But Ray don't move. "You wi' me or not?" He's serious. Not the same Ray played tight end last year Friday nights hoping somebody see his excellent shit and give him a ticket out.
DC done had enough. "Look, man, whatever shit you in, count me out." He starts on up the hill toward the cognac.
"Don't work that way," Ray call to him. "If I go down, all go down."
DC starts back down the hill. Me and DC are all ears.
"Won't waste me first," Ray says.
And then we see the scam. Ray don't pay up, his friends and fam be the first to get whacked. And he ain't got no family 'cept his mama that nobody know of. That's the money-man's way to let folks know the money-man means business. Dead dude can't pay like a scared dude can. A scared dude is what you call motivated.
So me and DC follow Ray through the edge the woods by the road, Ray walking like a ghost he's so quiet, me and DC stepping on sticks and dry-ass leaves and all kinda shit making racket. When we see the sheriff deputy car hid behind brush down low on the side road, Ray motions us to get down and we squat there till the gray daylight is enough for the sheriff deputy to think night is over and he takes his dumb-ass self back to his office. Sheriff deputy thinks he knows what's going on. Sheriff deputy don't know squat.
Ray starts up the willow path just like Skunk says not to do unless we wanna die, and we're right behind. Light's coming fast now. Before we know it, we're standing on the edge of this big-ass rock, looking way down on Buzzard Creek below. Real name is Cypress Creek, runs right into the Tennessee River, but we all call it Buzzard Creek since the old garbage dump and the new garbage dump both right on the creek so that on and off you can see fifty or more buzzards in the trees here, right here at this rock where the trail ends. Me and DC looking at each other, studying what's next. Ray sits down in the beat-down dead yellow grass under a big pine. I sit down myself and lean up 'gainst the pine. When my eyes shut, my head spins, so I open them quick-like again.

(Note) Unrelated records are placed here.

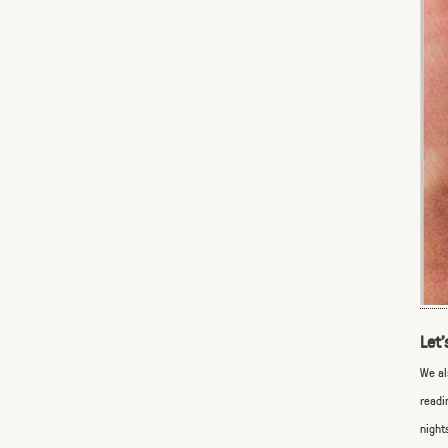
Let’
We al
readi
night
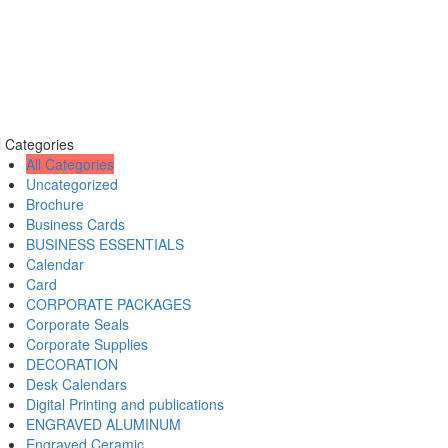
l Categories
All Categories
Uncategorized
Brochure
Business Cards
BUSINESS ESSENTIALS
Calendar
Card
CORPORATE PACKAGES
Corporate Seals
Corporate Supplies
DECORATION
Desk Calendars
Digital Printing and publications
ENGRAVED ALUMINUM
Engraved Ceramic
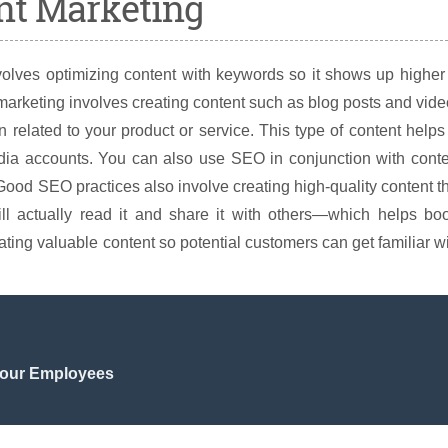
nt Marketing
olves optimizing content with keywords so it shows up higher
arketing involves creating content such as blog posts and vid
 related to your product or service. This type of content helps
media accounts. You can also use SEO in conjunction with cont
Good SEO practices also involve creating high-quality content t
ill actually read it and share it with others—which helps bo
ating valuable content so potential customers can get familiar w
 Your Employees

"What we looking for?" I ask. I'm thinking: kilos, cash money. Maybe ice, Oxy.
Ray's not saying nothing for a minute. Then: "Maybe we lookin' for the shit got ripped off me. Or maybe we lookin' for cash-money."
DC's making water off the rock edge, seeing how far he can shoot his stream in the creek way down below. He's looking around, looking across the creek, looking up in the air, as he makes water. "What's that?" he asks.
"What's what?" I ask.
"That," he says, and points up in the pine tree.
So that's how me and Ray and DC come to be hunkered down behind some needle-ass-stabbing green bush on the coldest day of the year, feet numb, snot running out my nose, hungover, waiting to kill somebody I ain't never seen before when they come back to get their black L.L.Bean backpack stacked full of hundred-dollar bills. Ray had taken it down, looked at it, then grabbed the black plastic rope and pulled it back up there, back up in that tall ol' pine tree.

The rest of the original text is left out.